Use customers' F&I research as a sales tool
Compliment customers when they come in armed with third-party research on F&I and use it as a sales tool, suggests Ron Reahard of Reahard & Associates. "If a customer sees it on the Internet, it gives you third-party credibility." It's not just the F&I manager suggesting the product; information on a third-party website may persuade the customer, too.
F&I interviews offer big pluses
Despite pressure to hasten the deal process, keep the F&I interview in place, suggests Steve Roennau of EFG Cos. Skipping the interview can hurt profit per vehicle and product penetration. Plus, the interview can actually speed the process, he said. "When an F&I manager can directly relate a product's benefits to a customer's specific needs, they can more quickly and efficiently overcome objections and close the deal."
Train sales staff to gauge customers' budgets
Make sure your sales team knows how to fit the car to the customer in terms of affordability, suggests Hollis Goode of EFG Cos. "Train your team to ask qualifying questions about the customer's driving habits, employment status and ballpark the budget before test driving a vehicle," he said. That way, customers won't be disappointed when they arrive in F&I and discover they can't afford the payments.
Pair products on the menu
F&I menus should pair items that go well together, suggests F&I trainer Chari Fogel. For example, the maintenance agreement should follow the service contract, and tire-and-wheel should follow the maintenance agreement. "The presentation itself needs to be transparent, filled with value and benefit that will help the customer see that it's important for them to protect their ownership period by enrolling in these products."
Partner with vendors wisely
Choose vendors that already have skin in the game, suggests Phil Battista, CEO of dealership vendor Darwin Automotive.

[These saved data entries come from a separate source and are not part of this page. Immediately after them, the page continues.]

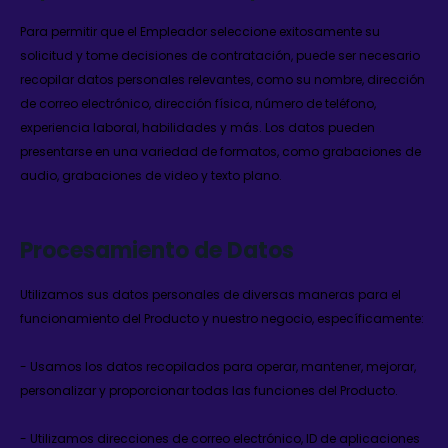
Para permitir que el Empleador seleccione exitosamente su
solicitud y tome decisiones de contratación, puede ser necesario
recopilar datos personales relevantes, como su nombre, dirección
de correo electrónico, dirección física, número de teléfono,
experiencia laboral, habilidades y más. Los datos pueden
presentarse en una variedad de formatos, como grabaciones de
audio, grabaciones de video y texto plano.
Procesamiento de Datos
Utilizamos sus datos personales de diversas maneras para el
funcionamiento del Producto y nuestro negocio, específicamente:
- Usamos los datos recopilados para operar, mantener, mejorar,
personalizar y proporcionar todas las funciones del Producto.
- Utilizamos direcciones de correo electrónico, ID de aplicaciones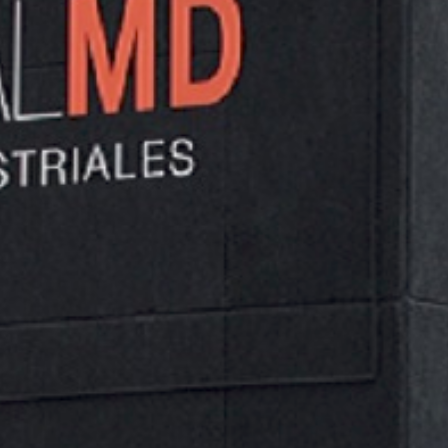
Empresa que diseña, produce y comercializa equipos
de protección laboral, de EPI’s y en la orientación
para conseguir soluciones integrales que ayuden a los
clientes a alcanzar el éxito en la prevención laboral y
protección de los trabajadores.
DESCARGAR “3L - CATÁLOGO”
TARIFA_GUANTES_JULIO_2022_WEB.PDF – DESCARGADO
2393 VECES – 3,38 MB
NO SE HAN ENCONTRADO PRODUCTOS QUE COINCIDAN CON
TU SELECCIÓN.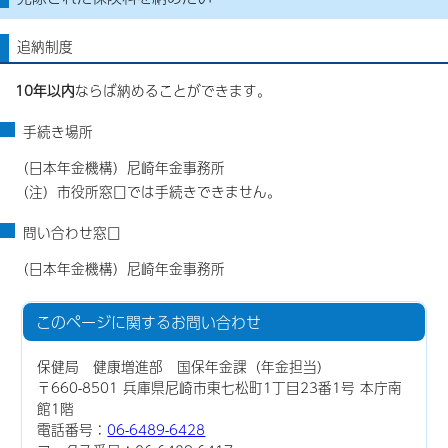
追納制度
10年以内
ならば納めることができます。
手続き場所
（日本年金機構）尼崎年金事務所
（注）市役所窓口では手続きできません。
問い合わせ窓口
（日本年金機構）尼崎年金事務所
このページに関する
お問い合わせ
保健局 健康増進部 国保年金課（年金担当）
〒660-8501 兵庫県尼崎市東七松町1丁目23番1号 本庁南
館1階
電話番号：
06-6489-6428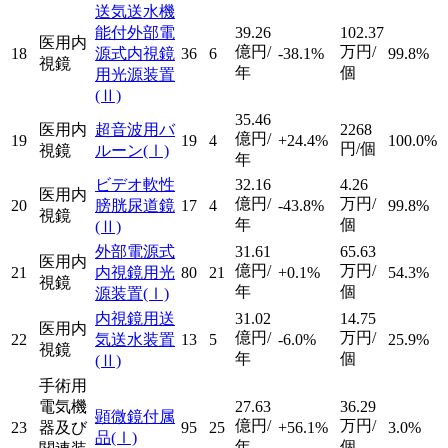
送気送水機
能付外部電
39.26
102.37
医用内
億円/
万円/
18
源式内視鏡
36
6
-38.1%
99.8%
視鏡
年
個
用光源装置
(Ⅱ)
35.46
医用内
超音波用バ
2268
億円/
19
19
4
+24.4%
100.0%
円/個
視鏡
ルーン
(Ⅰ)
年
ビデオ軟性
32.16
4.26
医用内
億円/
万円/
20
膀胱尿道鏡
17
4
-43.8%
99.8%
視鏡
年
個
(Ⅱ)
外部電源式
31.61
65.63
医用内
億円/
万円/
21
内視鏡用光
80
21
+0.1%
54.3%
視鏡
年
個
源装置
(Ⅰ)
内視鏡用送
31.02
14.75
医用内
億円/
万円/
22
気送水装置
13
5
-6.0%
25.9%
視鏡
年
個
(Ⅱ)
手術用
電気機
27.63
36.29
顕微鏡付属
億円/
万円/
23
器及び
95
25
+56.1%
3.0%
品
(Ⅰ)
年
個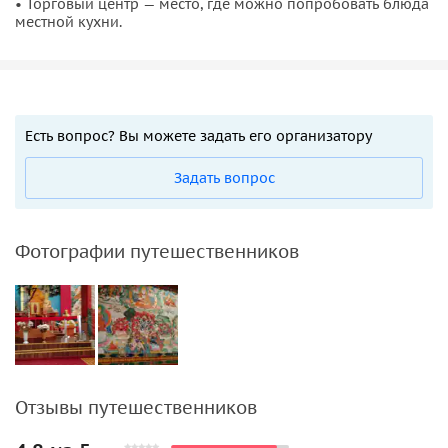
• Торговый центр — место, где можно попробовать блюда
местной кухни.
Есть вопрос? Вы можете задать его организатору
Задать вопрос
Фотографии путешественников
Отзывы путешественников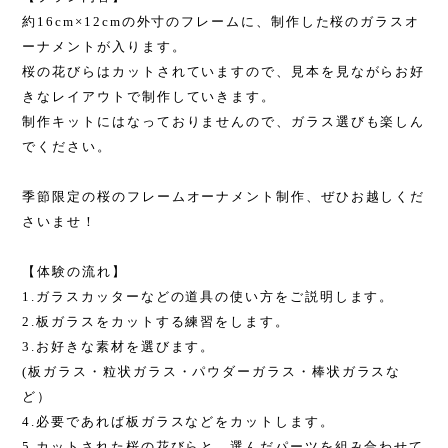
約
16cm×12cm
の外寸のフレームに、制作した桜のガラスオ
ーナメントが入ります。
桜の花びらはカットされていますので、見本を見ながらお好
きなレイアウトで制作していきます。
制作キットにはなっておりませんので、ガラス選びも楽しん
でください。
季節限定の桜のフレームオーナメント制作、ぜひお越しくだ
さいませ！
【体験の流れ】
1.
ガラスカッターなどの道具の使い方をご説明します。
2.
板ガラスをカットする練習をします。
3.
お好きな素材を選びます。
(
板ガラス・粒状ガラス・パウダーガラス・棒状ガラスな
ど）
4.
必要であれば板ガラスなどをカットします。
5.
カットされた桜の花びらと、選んだパーツを組み合わせて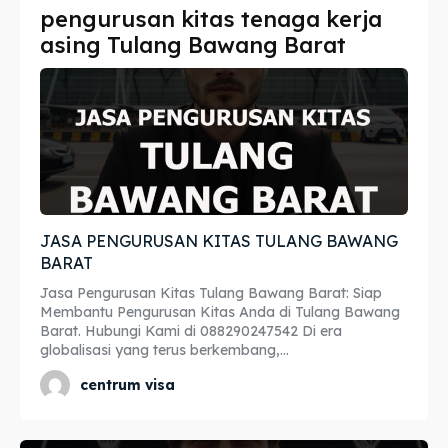
pengurusan kitas tenaga kerja
Imta
Imta
asing Tulang Bawang Barat
Legalisir
Legalisir
Apostille
Apostille
Penerjemah
Penerjemah
Asuransi
Asuransi
JASA PENGURUSAN KITAS TULANG BAWANG
Blog
Blog
BARAT
Jasa Pengurusan Kitas Tulang Bawang Barat: Siap
Membantu Pengurusan Kitas Anda di Tulang Bawang
Barat. Hubungi Kami di 088290247542 Di era
Cari
Cari
globalisasi yang terus berkembang,...
centrum visa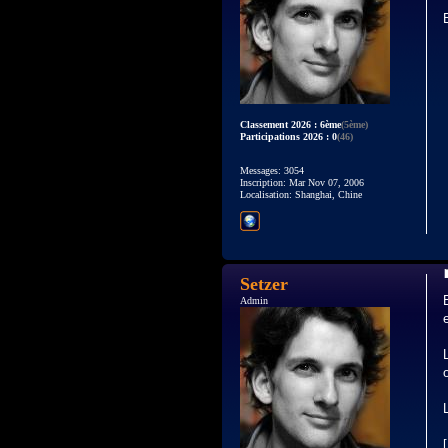
Classement 2026 : 6ème
(5ème)
Participations 2026 : 0
(46)
Messages: 3054
Inscription: Mar Nov 07, 2006
Localisation: Shanghai, Chine
Setzer
Admin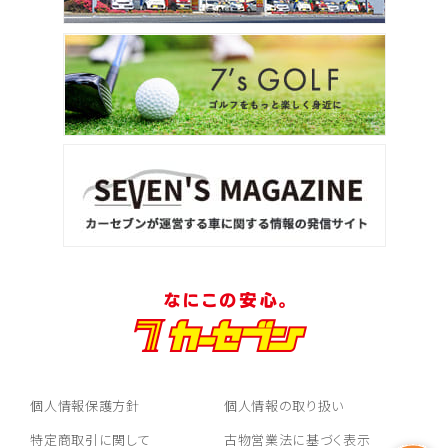
個人情報保護方針
個人情報の取り扱い
特定商取引に関して
古物営業法に基づく表示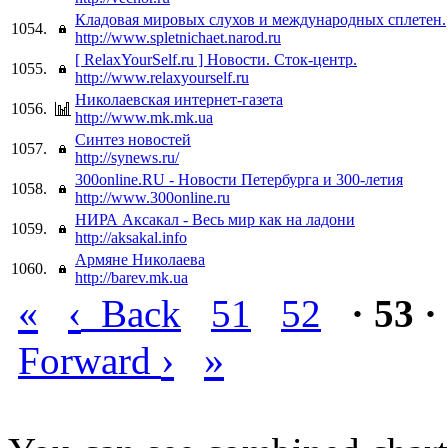
Кладовая мировых слухов и международных сплетен.
1054.
http://www.spletnichaet.narod.ru
[ RelaxYourSelf.ru ] Новости. Сток-центр.
1055.
http://www.relaxyourself.ru
Николаевская интернет-газета
1056.
http://www.mk.mk.ua
Синтез новостей
1057.
http://synews.ru/
300online.RU - Новости Петербурга и 300-летия
1058.
http://www.300online.ru
НИРА Аксакал - Весь мир как на ладони
1059.
http://aksakal.info
Армяне Николаева
1060.
http://barev.mk.ua
«
‹
Back
51
52
· 53 ·
›
»
Forward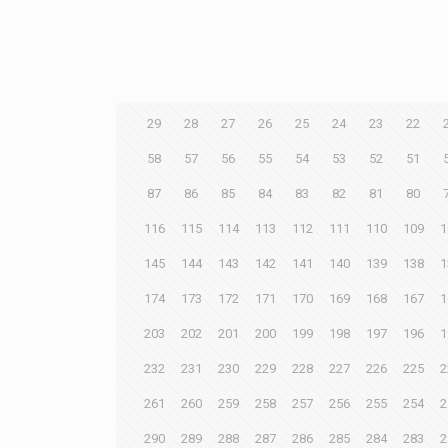
29
28
27
26
25
24
23
22
58
57
56
55
54
53
52
51
87
86
85
84
83
82
81
80
116
115
114
113
112
111
110
109
1
145
144
143
142
141
140
139
138
1
174
173
172
171
170
169
168
167
1
203
202
201
200
199
198
197
196
1
232
231
230
229
228
227
226
225
2
261
260
259
258
257
256
255
254
2
290
289
288
287
286
285
284
283
2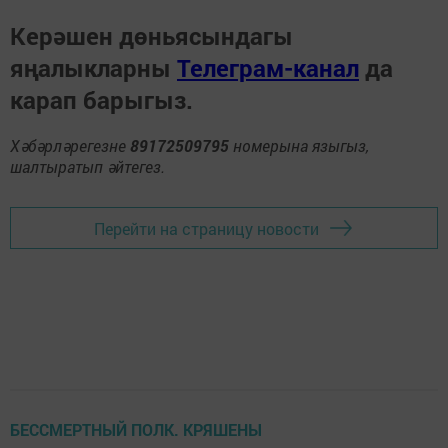
Керәшен дөньясындагы
яңалыкларны
Телеграм-канал
да
карап барыгыз.
Хәбәрләрегезне
89172509795
номерына языгыз,
шалтыратып әйтегез.
Перейти на страницу новости
БЕССМЕРТНЫЙ ПОЛК. КРЯШЕНЫ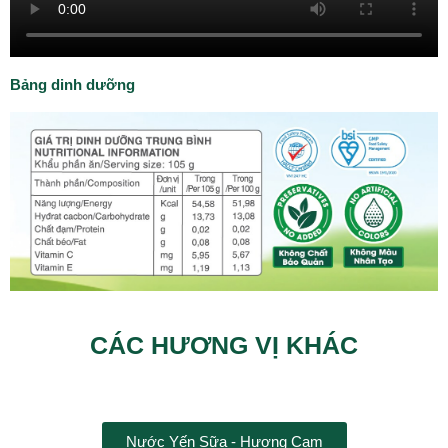
Bảng dinh dưỡng
CÁC HƯƠNG VỊ KHÁC
Nước Yến Sữa - Hương Cam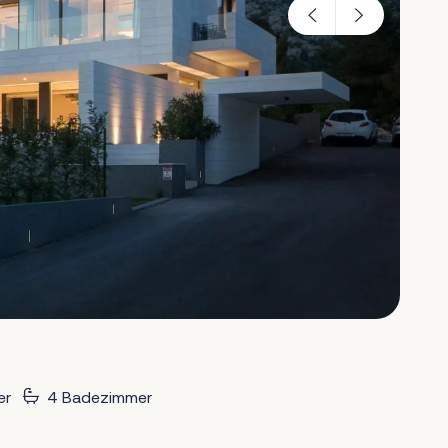
er
4 Badezimmer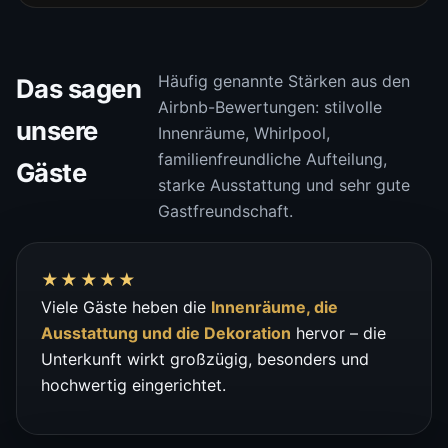
Häufig genannte Stärken aus den
Das sagen
Airbnb-Bewertungen: stilvolle
unsere
Innenräume, Whirlpool,
familienfreundliche Aufteilung,
Gäste
starke Ausstattung und sehr gute
Gastfreundschaft.
★★★★★
Viele Gäste heben die
Innenräume, die
Ausstattung und die Dekoration
hervor – die
Unterkunft wirkt großzügig, besonders und
hochwertig eingerichtet.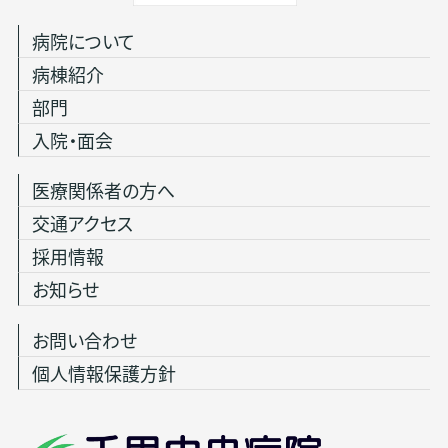
病院について
病棟紹介
部門
入院・面会
医療関係者の方へ
交通アクセス
採用情報
お知らせ
お問い合わせ
個人情報保護方針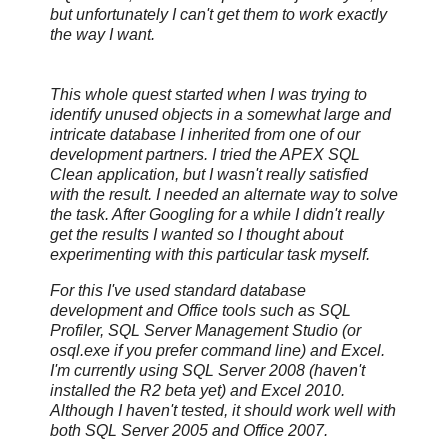
but unfortunately I can't get them to work exactly
the way I want.
This whole quest started when I was trying to
identify unused objects in a somewhat large and
intricate database I inherited from one of our
development partners. I tried the APEX SQL
Clean application, but I wasn't really satisfied
with the result. I needed an alternate way to solve
the task. After Googling for a while I didn't really
get the results I wanted so I thought about
experimenting with this particular task myself.
For this I've used standard database
development and Office tools such as SQL
Profiler, SQL Server Management Studio (or
osql.exe if you prefer command line) and Excel.
I'm currently using SQL Server 2008 (haven't
installed the R2 beta yet) and Excel 2010.
Although I haven't tested, it should work well with
both SQL Server 2005 and Office 2007.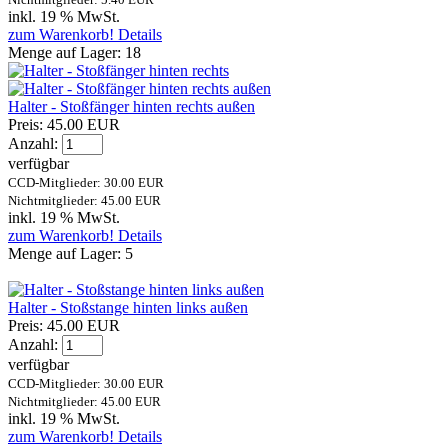
inkl. 19 % MwSt.
zum Warenkorb!
Details
Menge auf Lager:
18
Halter - Stoßfänger hinten rechts außen
Preis:
45.00 EUR
Anzahl:
verfügbar
CCD-Mitglieder: 30.00 EUR
Nichtmitglieder: 45.00 EUR
inkl. 19 % MwSt.
zum Warenkorb!
Details
Menge auf Lager:
5
Halter - Stoßstange hinten links außen
Preis:
45.00 EUR
Anzahl:
verfügbar
CCD-Mitglieder: 30.00 EUR
Nichtmitglieder: 45.00 EUR
inkl. 19 % MwSt.
zum Warenkorb!
Details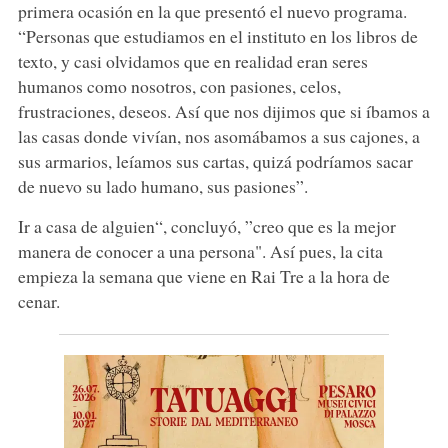
primera ocasión en la que presentó el nuevo programa.
“Personas que estudiamos en el instituto en los libros de
texto, y casi olvidamos que en realidad eran seres
humanos como nosotros, con pasiones, celos,
frustraciones, deseos. Así que nos dijimos que si íbamos a
las casas donde vivían, nos asomábamos a sus cajones, a
sus armarios, leíamos sus cartas, quizá podríamos sacar
de nuevo su lado humano, sus pasiones”.
Ir a casa de alguien“, concluyó, ”creo que es la mejor
manera de conocer a una persona". Así pues, la cita
empieza la semana que viene en Rai Tre a la hora de
cenar.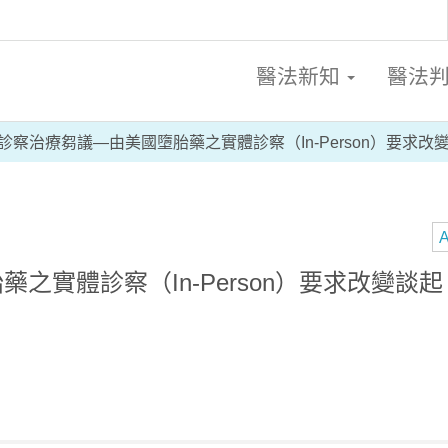
醫法新知
醫法
診察治療芻議—由美國墮胎藥之實體診察（In-Person）要求
A
之實體診察（In-Person）要求改變談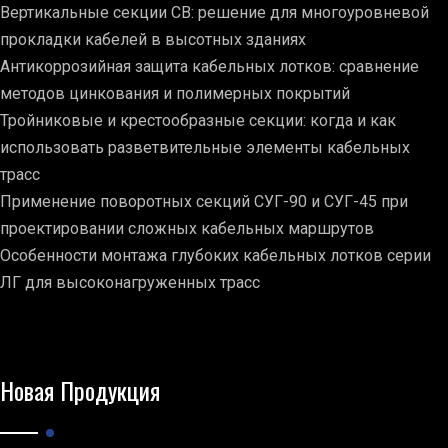
Вертикальные секции СВ: решение для многоуровневой
прокладки кабелей в высотных зданиях
Антикоррозийная защита кабельных лотков: сравнение
методов цинкования и полимерных покрытий
Тройниковые и крестообразные секции: когда и как
использовать разветвительные элементы кабельных
трасс
Применение поворотных секций СУГ-90 и СУГ-45 при
проектировании сложных кабельных маршрутов
Особенности монтажа глубоких кабельных лотков серии
ЛГ для высоконагруженных трасс
Новая Продукция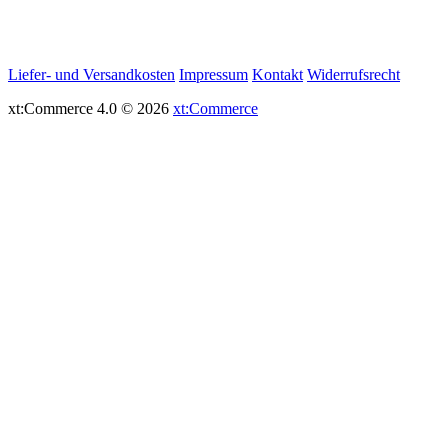
Liefer- und Versandkosten
Impressum
Kontakt
Widerrufsrecht
xt:Commerce 4.0 © 2026
xt:Commerce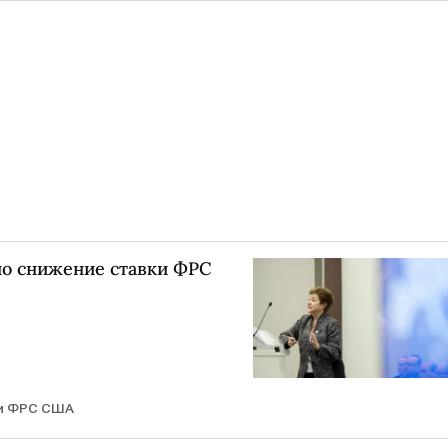
о снижение ставки ФРС
и ФРС США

Conduct due diligence by checking the size of a vendor's staff and client base. Talk to other dealers and call a vendor's support line. "Select someone for what the market is going to bring," he said. "The vendor selection piece is so critical."
Put your finance director front and center
Get F&I managers involved in the deal early, says Michael Lucia, general manager for Mercedes-Benz of Pompano in Pompano Beach, Fla. "Take away your finance director's office and make them sit on the desk of your sales managers," he said. Old-school dealerships keep F&I managers behind a curtain, but Lucia says they should be front and center, helping sales managers when appropriate. "You walk into the dealership, you meet my manager."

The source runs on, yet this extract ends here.